Apathetic and bored aliens. Like us: that's why they can't find us

Apathetic and bored aliens. Like us: that’s why they can’t find us

By Dr. Kyle Muller

A new response to the Fermi paradox challenges the idea that aliens, if they exist, are so much more advanced. Maybe they just got tired of looking.

Billions of galaxies, stars and planets tell us that, statistically, there must be other forms of life in the Universe: so how do we explain the deafening silence that surrounds human civilization, uncontacted by other possible neighbors?

A new study offers a fresh, simple and… reassuring to this question, known as the Fermi paradox: if aliens exist, they have never even sent us a signal because they are “stuck” at a technological level not much higher than ours. And, after a few attempts at searching, they got tired.

Aliens look like us

The scenario proposed in an article posted on arXiv by Robin Corbet, scientist at NASA’s Goddard Space Flight Center at the University of Maryland, hypothesizes that any extraterrestrial civilizations, if they exist, have reached a “ceiling” in technological development not far from that of earthlings: ยซThey do not have speeds greater than that of light, they do not have machines based on dark energy or dark matter, nor black holes. They are not exploiting new laws of physics” he told al Guardian.

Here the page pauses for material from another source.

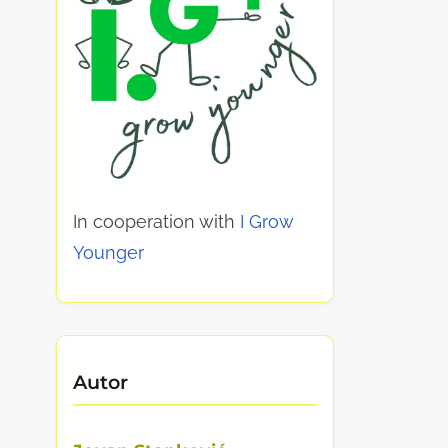
In cooperation with
I Grow
Younger
Autor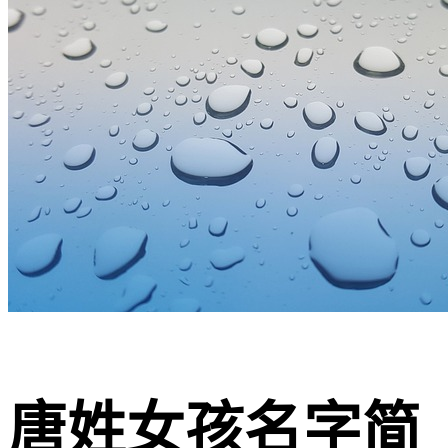
唐姓女孩名字简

Therefore, nothing powerful lasers that can be detected from other planets, no loyalty program for interstellar travel, no megastructures in space to exploit the energy of their star. Corbert proposes that in the Milky Way there are a modest number of civilizations with technology only a little more developed than ours, but ยซnot that much. The same difference between owning an iPhone42 rather than an iPhone 17″ he says.

After a while, that’s enough

If the hypothesis holds, it is conceivable that having reached a plateau, a technological flattening, the aliens struggle to make powerful laser beams work for millions of years, that they give up investing in space exploration and that, after sending robotic probes to the worlds closest to them, at a certain point they get tired of searching. Putting aside galactic travels to follow smaller horizons.

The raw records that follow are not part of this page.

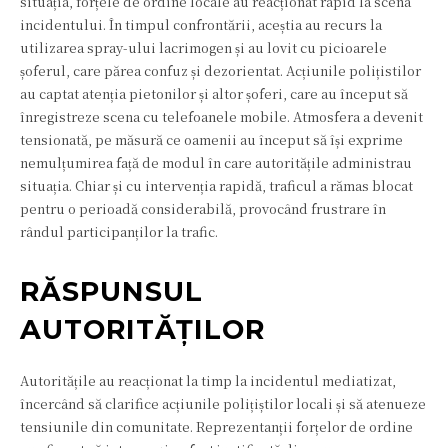
situația, forțele de ordine locale au reacționat rapid la scena
incidentului. În timpul confrontării, aceștia au recurs la
utilizarea spray-ului lacrimogen și au lovit cu picioarele
șoferul, care părea confuz și dezorientat. Acțiunile polițistilor
au captat atenția pietonilor și altor șoferi, care au început să
înregistreze scena cu telefoanele mobile. Atmosfera a devenit
tensionată, pe măsură ce oamenii au început să își exprime
nemulțumirea față de modul în care autoritățile administrau
situația. Chiar și cu intervenția rapidă, traficul a rămas blocat
pentru o perioadă considerabilă, provocând frustrare în
rândul participanților la trafic.
RĂSPUNSUL
AUTORITĂȚILOR
Autoritățile au reacționat la timp la incidentul mediatizat,
încercând să clarifice acțiunile polițiștilor locali și să atenueze
tensiunile din comunitate. Reprezentanții forțelor de ordine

Does it remind you of anyone? Exactly: man, in certain phases of his history. In fact, Corbet’s principle is called “radical monotony” (radical mundanity), precisely because it tends to discard the most extreme hypotheses. It brings aliens closer to us, making them less elusive.

Our own flaws

The study, which has yet to be reviewed in peer-reviewedsuggests that a possible contact could leave us a little disappointed, but at the same time proposes solutions that are a little less terrifying than some of those already explored, such as that of aliens secretly surveilling us, keeping the Earth in quarantine.

This same idea of โ€‹โ€‹normality, however, is open to criticism: other scientists believe that projecting an exquisitely “terrestrial” apathy onto other civilizations is not credible, because it is implausible to think that aliens are all, uniformly, so bored and dull. Furthermore, the technological plateau of an alien civilization could still be at a much more developed level of technology than that of Earth.

Kyle Muller
About the author
Dr. Kyle Muller
Dr. Kyle Mueller is a Research Analyst at the Harris County Juvenile Probation Department in Houston, Texas. He earned his Ph.D. in Criminal Justice from Texas State University in 2019, where his dissertation was supervised by Dr. Scott Bowman. Dr. Mueller's research focuses on juvenile justice policies and evidence-based interventions aimed at reducing recidivism among youth offenders. His work has been instrumental in shaping data-driven strategies within the juvenile justice system, emphasizing rehabilitation and community engagement.